Population (2012 Census)
- • Total: 161,950
- • Density: 11.949/km^{2} (30.948/sq mi)
- • Urban: 96,239
- • Rural: 59,919

Sex
- • Men: 77,087
- • Women: 79,071
- Time zone: UTC-4 (CLT)
- • Summer (DST): UTC-3 (CLST)
- Area code: 56 +
- Website: Government of Limarí

= Limarí Province =

Limarí Province (Provincia de Limarí) is one of three provinces of the Chilean region of Coquimbo Region (IV). Its capital is the city of Ovalle

==Geography and demography==
According to the 2002 census by the National Statistics Institute (INE), the province spans an area of 13553.2 sqkm and had a population of 156,158 inhabitants (77,087 men and 79,071 women), giving it a population density of 11.5 PD/sqkm.

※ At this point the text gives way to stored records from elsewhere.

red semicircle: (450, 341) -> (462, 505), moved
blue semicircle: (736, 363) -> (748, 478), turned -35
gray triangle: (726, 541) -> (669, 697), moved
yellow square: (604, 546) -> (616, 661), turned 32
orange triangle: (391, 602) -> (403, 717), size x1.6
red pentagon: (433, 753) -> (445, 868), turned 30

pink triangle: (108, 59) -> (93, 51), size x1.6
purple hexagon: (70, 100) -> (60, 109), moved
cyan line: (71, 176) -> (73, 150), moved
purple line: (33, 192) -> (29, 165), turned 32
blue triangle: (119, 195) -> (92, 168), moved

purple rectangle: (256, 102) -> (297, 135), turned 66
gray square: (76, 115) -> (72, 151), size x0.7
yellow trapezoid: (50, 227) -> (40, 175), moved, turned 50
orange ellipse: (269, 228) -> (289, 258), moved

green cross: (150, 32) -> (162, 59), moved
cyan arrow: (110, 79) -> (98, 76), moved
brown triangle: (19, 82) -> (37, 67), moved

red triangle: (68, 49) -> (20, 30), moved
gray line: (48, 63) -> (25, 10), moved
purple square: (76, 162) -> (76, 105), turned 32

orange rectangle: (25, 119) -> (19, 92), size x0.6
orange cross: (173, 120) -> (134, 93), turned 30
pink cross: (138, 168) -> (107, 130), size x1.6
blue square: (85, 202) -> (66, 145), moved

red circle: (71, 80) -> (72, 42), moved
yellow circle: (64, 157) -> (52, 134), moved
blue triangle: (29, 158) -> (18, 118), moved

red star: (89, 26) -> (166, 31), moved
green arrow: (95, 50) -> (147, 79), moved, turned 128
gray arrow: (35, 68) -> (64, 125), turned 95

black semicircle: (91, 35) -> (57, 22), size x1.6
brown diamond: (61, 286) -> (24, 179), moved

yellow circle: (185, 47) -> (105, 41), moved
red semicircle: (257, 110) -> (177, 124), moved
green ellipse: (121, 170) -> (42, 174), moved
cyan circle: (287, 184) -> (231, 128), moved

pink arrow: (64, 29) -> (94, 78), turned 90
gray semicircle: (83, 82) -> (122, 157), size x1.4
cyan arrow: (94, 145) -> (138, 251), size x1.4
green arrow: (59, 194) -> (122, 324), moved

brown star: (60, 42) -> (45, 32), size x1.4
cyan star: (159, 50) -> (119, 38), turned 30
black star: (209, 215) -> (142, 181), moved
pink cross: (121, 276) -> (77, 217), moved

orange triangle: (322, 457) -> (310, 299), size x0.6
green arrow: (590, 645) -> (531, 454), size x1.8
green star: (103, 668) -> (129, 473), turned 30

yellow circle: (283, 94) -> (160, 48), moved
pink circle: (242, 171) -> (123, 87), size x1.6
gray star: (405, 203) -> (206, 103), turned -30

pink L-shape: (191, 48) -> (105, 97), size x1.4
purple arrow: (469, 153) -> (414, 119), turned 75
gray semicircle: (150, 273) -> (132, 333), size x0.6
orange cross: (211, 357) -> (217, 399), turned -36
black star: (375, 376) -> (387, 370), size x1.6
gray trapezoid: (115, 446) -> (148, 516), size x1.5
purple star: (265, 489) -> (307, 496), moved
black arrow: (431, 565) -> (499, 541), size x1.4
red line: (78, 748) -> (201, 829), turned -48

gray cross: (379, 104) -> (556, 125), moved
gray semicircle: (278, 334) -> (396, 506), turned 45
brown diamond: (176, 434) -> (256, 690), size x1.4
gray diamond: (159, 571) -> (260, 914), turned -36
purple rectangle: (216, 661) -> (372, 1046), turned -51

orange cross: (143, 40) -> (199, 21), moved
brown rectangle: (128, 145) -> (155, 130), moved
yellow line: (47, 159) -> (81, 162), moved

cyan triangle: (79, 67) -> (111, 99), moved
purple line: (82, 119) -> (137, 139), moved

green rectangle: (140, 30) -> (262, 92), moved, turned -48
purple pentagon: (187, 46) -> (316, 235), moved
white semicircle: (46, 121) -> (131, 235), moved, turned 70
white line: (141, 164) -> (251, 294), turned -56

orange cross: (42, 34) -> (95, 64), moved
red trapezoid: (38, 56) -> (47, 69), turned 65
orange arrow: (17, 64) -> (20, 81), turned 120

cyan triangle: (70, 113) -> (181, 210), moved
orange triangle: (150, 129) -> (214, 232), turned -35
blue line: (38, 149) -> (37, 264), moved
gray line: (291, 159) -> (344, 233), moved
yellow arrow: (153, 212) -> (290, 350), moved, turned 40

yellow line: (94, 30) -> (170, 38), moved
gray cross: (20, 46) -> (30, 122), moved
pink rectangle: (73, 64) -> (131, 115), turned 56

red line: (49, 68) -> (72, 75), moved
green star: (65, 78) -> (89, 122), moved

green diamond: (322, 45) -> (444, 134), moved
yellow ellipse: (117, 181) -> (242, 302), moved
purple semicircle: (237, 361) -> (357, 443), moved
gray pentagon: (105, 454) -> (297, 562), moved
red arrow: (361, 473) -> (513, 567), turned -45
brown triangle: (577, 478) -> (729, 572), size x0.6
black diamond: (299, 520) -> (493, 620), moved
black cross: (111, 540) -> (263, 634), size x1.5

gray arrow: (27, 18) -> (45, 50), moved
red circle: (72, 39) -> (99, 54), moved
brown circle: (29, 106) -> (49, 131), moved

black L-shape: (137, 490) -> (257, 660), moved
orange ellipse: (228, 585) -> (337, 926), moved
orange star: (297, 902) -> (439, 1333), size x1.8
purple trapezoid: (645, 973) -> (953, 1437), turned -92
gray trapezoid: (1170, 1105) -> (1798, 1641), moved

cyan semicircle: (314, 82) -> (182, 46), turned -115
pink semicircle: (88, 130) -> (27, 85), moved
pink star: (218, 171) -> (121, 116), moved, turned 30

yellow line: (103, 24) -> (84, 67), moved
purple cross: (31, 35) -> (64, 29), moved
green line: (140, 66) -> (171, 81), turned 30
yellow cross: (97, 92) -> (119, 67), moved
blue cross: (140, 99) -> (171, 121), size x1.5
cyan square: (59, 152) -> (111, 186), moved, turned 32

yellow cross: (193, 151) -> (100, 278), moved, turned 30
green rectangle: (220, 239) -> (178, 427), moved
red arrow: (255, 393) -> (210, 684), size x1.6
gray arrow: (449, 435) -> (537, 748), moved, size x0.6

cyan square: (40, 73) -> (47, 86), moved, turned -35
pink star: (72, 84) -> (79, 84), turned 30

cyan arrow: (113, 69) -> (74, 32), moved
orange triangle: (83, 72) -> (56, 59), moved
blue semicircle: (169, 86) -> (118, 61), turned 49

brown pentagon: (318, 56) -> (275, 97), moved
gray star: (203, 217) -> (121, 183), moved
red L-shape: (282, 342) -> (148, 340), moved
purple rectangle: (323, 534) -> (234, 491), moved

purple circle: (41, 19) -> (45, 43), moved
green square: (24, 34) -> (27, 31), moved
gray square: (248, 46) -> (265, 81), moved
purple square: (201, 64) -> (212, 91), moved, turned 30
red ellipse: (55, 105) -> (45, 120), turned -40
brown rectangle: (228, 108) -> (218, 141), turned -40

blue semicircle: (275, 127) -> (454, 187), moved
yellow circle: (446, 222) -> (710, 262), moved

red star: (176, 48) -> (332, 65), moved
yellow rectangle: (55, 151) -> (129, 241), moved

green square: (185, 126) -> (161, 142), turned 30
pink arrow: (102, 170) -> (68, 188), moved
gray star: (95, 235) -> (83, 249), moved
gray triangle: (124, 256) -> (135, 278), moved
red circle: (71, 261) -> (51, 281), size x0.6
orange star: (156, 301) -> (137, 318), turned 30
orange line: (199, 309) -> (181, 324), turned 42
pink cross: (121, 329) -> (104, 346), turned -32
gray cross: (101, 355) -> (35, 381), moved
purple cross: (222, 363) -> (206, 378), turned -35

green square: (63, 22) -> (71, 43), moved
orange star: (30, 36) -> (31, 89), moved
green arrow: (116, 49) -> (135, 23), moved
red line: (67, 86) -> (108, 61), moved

Between the 1992 and 2002 censuses, the population grew by 10.3% (14,607 persons).

==Comunas==
The province is composed by 5 comunas:

- Ovalle
- Río Hurtado
- Monte Patria
- Combarbalá
- Punitaqui

==Limarí Valley wine region==
The Limarí Valley Denomination of Origin (DO) is defined by the Chilean Appellation system, the legally defined and protected geographical indication used to identify where the grapes for a wine were grown.
The valley is located 470 km (290 mi) north of Santiago, in the middle section of the Coquimbo region.
Best known for its Piscos, vines were first planted here in the mid-16th century and have seen a recent resurgence, due to new technologies and winemakers seeking new terroirs. The area is known for producing Sauvignon and Chardonnay, first planted during the 1990s, and also produces Syrah and Pinot, with a climate similar to Marlborough in New Zealand.
The Pacific Ocean has a strong influence on the region with the cooling Camanchaca, a fog that enters the valley from the west each morning and retreats as the sun rises over the Andes from the east. With less than 4 inches of rainfall per year, drip irrigation is used to water the vines that grow in the mineral-rich soil. The combination creates fresh wines with a distinct mineral edge.

===Grape distribution by varietal===

- Climate: Desert-like climate: 95 mm (4 in) of rainfall per year. Semi-arid region with cool coastal influences and good minerality in the soil.
- Soils: clay, silt and chalk.
- Primary grapes: cool-climate Syrah, Chardonnay, Sauvignon Blanc.

| Cabernet Sauvignon: 260 ha (643 acres) | Sauvignon Blanc: 168 ha (415 acres) | Carmenere: 93 ha (230 acres) |  |
| Syrah: 291 ha (719 acres) | Merlot: 55 ha (136 acres) | Chardonnay: 23 ha (57 acres) | Pinot Noir: 72 ha (178 acres) |

- Total hectares planted: 1,483 ha (3,665 acres).